Par cette stratégie, nous voulons amener les pêcheurs à comprendre l’importance de protéger leur lagon et d’une pêche durable et productive. À Rodrigues, nous abordons la pêche à travers trois visions : une approche fondée sur l’écosystème, l’empowerment des pêcheurs et l’inclusion de la communauté. Le programme de fermeture de la pêche à l’ourite fait actuellement l’objet d’une étude menée par le Professeur Warwick Sauer. Lorsqu’il soumettra son rapport, prévu pour décembre, nous déciderons de la fréquence des fermetures, et envisagerons éventuellement de délimiter des zones de pêche ainsi que de désigner certaines zones comme sanctuaires de reproduction. Nous accorderons une attention particulière à ce rapport, car il concerne un secteur économique important. D’ailleurs, lors de notre dernière exportation vers Maurice, avant la fermeture d’août dernier, nous avons expédié près de 184 tonnes d’ourites. Nous comptons également introduire des règlements concernant l’exportation d’ourites vers Maurice. Ena boukou dezord ladan ! Par ailleurs, nous allons élaborer un plan dédié à la transformation, avec l’appui de la FAO, car les intermédiaires tirent aujourd’hui bien plus de bénéfices que les pêcheurs eux-mêmes. J’ai rencontré Mbuli Charles Boliko, représentant de la FAO pour Maurice, Madagascar, les Seychelles et les Comores. Il était de passage à Maurice et j’ai fait le déplacement pour le voir. La FAO est un partenaire de Rodrigues dans le développement du secteur de la pêche depuis 1987. Nous avons eu une très longue séance de travail consacrée à ce domaine. Nous avons un projet intitulé Technical Corporation Programme et qui prend fin en décembre prochain. Je pense qu’il y a des activités qui doivent se poursuivre au-delà de ce délai.

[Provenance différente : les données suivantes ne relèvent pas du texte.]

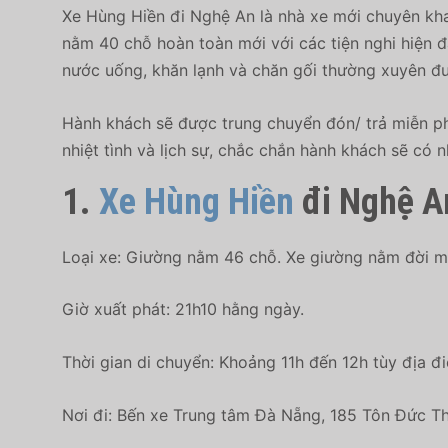
Xe Hùng Hiền đi Nghệ An là nhà xe mới chuyên kh
nằm 40 chỗ hoàn toàn mới với các tiện nghi hiện đ
nước uống, khăn lạnh và chăn gối thường xuyên đư
Hành khách sẽ được trung chuyển đón/ trả miễn phí
nhiệt tình và lịch sự, chắc chắn hành khách sẽ có 
1.
Xe Hùng Hiền
đi Nghệ A
Loại xe: Giường nằm 46 chỗ. Xe giường nằm đời mới
Giờ xuất phát: 21h10 hằng ngày.
Thời gian di chuyển: Khoảng 11h đến 12h tùy địa đi
Nơi đi:
Bến xe Trung tâm Đà Nẵng, 185 Tôn Đức Thắ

Mais Rodrigues est-elle suffisamment équipée pour proposer des produits transformés de qualité et diversifiés ?
Pour le moment, la seule transformation pratiquée est le séchage avant l’exportation. D’autres types de transformation nécessitent des normes spécifiques et une structure organisée, comme une coopérative, par exemple. C’est l’objectif de notre collaboration avec la FAO. Nous prévoyons de relancer la production d’ourites précuites pour l’exportation, de remettre en activité l’unité qui, par le passé, faisait griller les ourites, et de travailler sur l’utilisation de l’énergie solaire dans ce processus car l’électricité coûte cher, d’autant qu’il nous faudra installer une chambre froide.